Respiratory effort during obstructive sleep apnea: role of age and sleep state

Affiliations
Comparative Study

Respiratory effort during obstructive sleep apnea: role of age and sleep state

J Krieger et al. Chest. 1997 Oct.

Abstract

Objective: To evaluate the patients' individual characteristics predictive of the degree of respiratory effort developed during obstructive sleep apneas (OSAs).

Design: Prospective consecutive sample, collection of clinical and polysomnographic data.

Setting: University teaching hospital.

Patients: One hundred sixteen consecutive OSA patients with clinical symptoms of OSA and more than 20 apneas per hour of sleep.

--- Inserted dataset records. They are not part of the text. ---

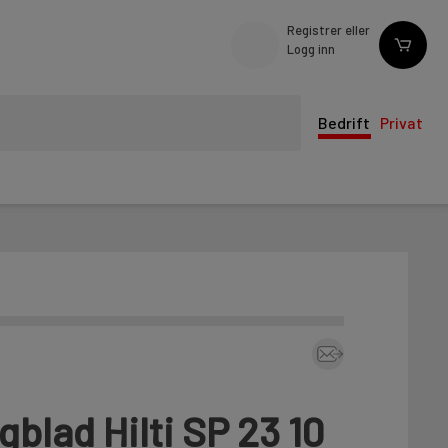
Registrer eller
Logg inn
Bedrift
Privat
blad Hilti SP 23 10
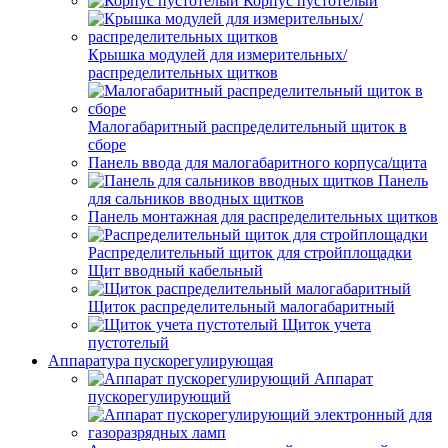
Корпус пустотелый
Крышка модулей для измерительных/
распределительных щитков
Малогабаритный распределительный щиток в
сборе
Панель ввода для малогабаритного корпуса/щита
Панель
для сальников вводных щитков
Панель монтажная для распределительных щитков
Распределительный щиток для стройплощадки
Щит вводный кабельный
Щиток распределительный малогабаритный
Щиток учета
пустотелый
Аппаратура пускорегулирующая
Аппарат
пускорегулирующий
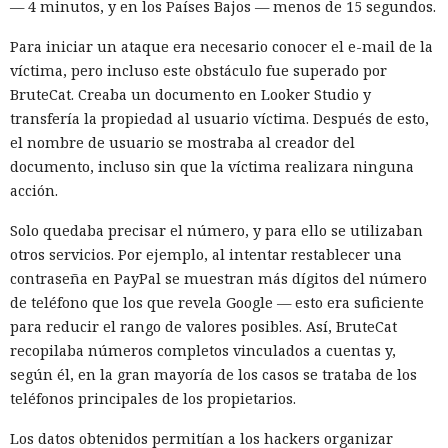
— 4 minutos, y en los Países Bajos — menos de 15 segundos.
Para iniciar un ataque era necesario conocer el e-mail de la
víctima, pero incluso este obstáculo fue superado por
BruteCat. Creaba un documento en Looker Studio y
transfería la propiedad al usuario víctima. Después de esto,
el nombre de usuario se mostraba al creador del
documento, incluso sin que la víctima realizara ninguna
acción.
Solo quedaba precisar el número, y para ello se utilizaban
otros servicios. Por ejemplo, al intentar restablecer una
contraseña en PayPal se muestran más dígitos del número
de teléfono que los que revela Google — esto era suficiente
para reducir el rango de valores posibles. Así, BruteCat
recopilaba números completos vinculados a cuentas y,
según él, en la gran mayoría de los casos se trataba de los
teléfonos principales de los propietarios.
Los datos obtenidos permitían a los hackers organizar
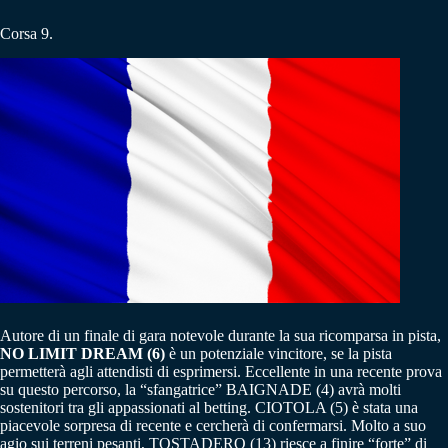
Corsa 9.
Autore di un finale di gara notevole durante la sua ricomparsa in pista,
NO LIMIT DREAM (6)
è un potenziale vincitore, se la pista
permetterà agli attendisti di esprimersi. Eccellente in una recente prova
su questo percorso, la “sfangatrice” BAIGNADE (4) avrà molti
sostenitori tra gli appassionati al betting. CIOTOLA (5) è stata una
piacevole sorpresa di recente e cercherà di confermarsi. Molto a suo
agio sui terreni pesanti, TOSTADERO (13) riesce a finire “forte” di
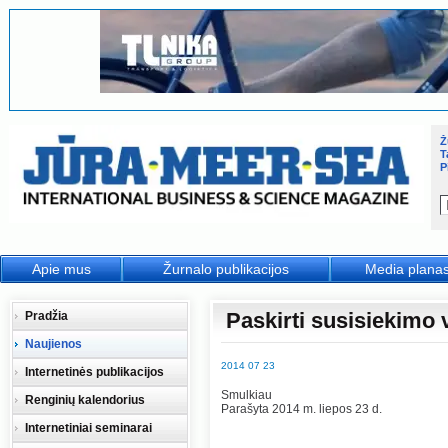
Ž
T
P
Apie mus
Žurnalo publikacijos
Media plana
Paskirti susisiekimo 
Pradžia
Naujienos
2014 07 23
Internetinės publikacijos
Smulkiau
Renginių kalendorius
Parašyta 2014 m. liepos 23 d.
Internetiniai seminarai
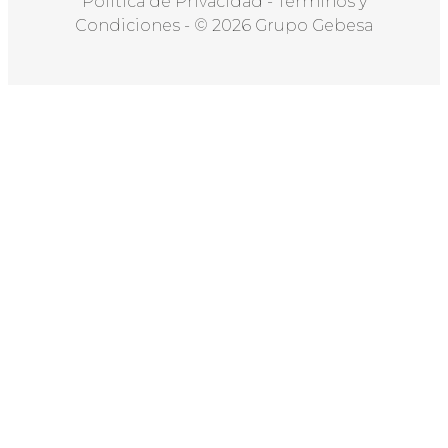
Política de Privacidad
-
Términos y
Condiciones
-
© 2026 Grupo Gebesa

Measurements: Anthropomorphic data, daytime blood gas values, and polysomnographic data. From esophageal pressure measurements during sleep, three indexes of respiratory effort during OSAs were derived: the maximal end-apneic esophageal pressure swing (PesMax), the increase in esophageal pressure swing (deltaPes) during the apnea, and its ratio to apnea duration (RPes).

Results: The indexes of respiratory effort were significantly lower in rapid eye movement (REM) than in non-REM sleep (PesMax: 50.9+/-2.5 vs 39.6+/-1.9 cm H2O, p<0.001; deltaPes: 30.9+/-1.7 vs 23.4+/-1.4 cm H2O, p<0.001; RPes: 1.05+/-0.05 vs 0.53+/-0.03 cm H2O/s, p<0.001); therefore, a separate analysis was conducted in non-REM and in REM sleep. Indexes were also significantly lower in subgroups of older as compared to younger patients (PesMax: 55.6+/-3.5 vs 40.0+/-2.2 cm H2O, p<0.001; deltaPes: 34.2+/-2.3 vs 24.1+/-1.6 cm H2O, p=0.001; RPes: 1.21+/-0.08 vs 0.8+/-0.05 cm H2O/s, p<0.001). The three indexes were closely correlated with each other and only PesMax correlation data are reported. In non-REM sleep, age was the most important single independent correlate of PesMax (r=-0.37, p=0.000). In REM sleep, the apnea-related hypoxemia, apnea duration, and age were the main contributors to the variance of PesMax.

Conclusions: Respiratory effort in response to upper airway occlusion in OSA patients is lower in REM than in non-REM sleep and decreases with increasing age.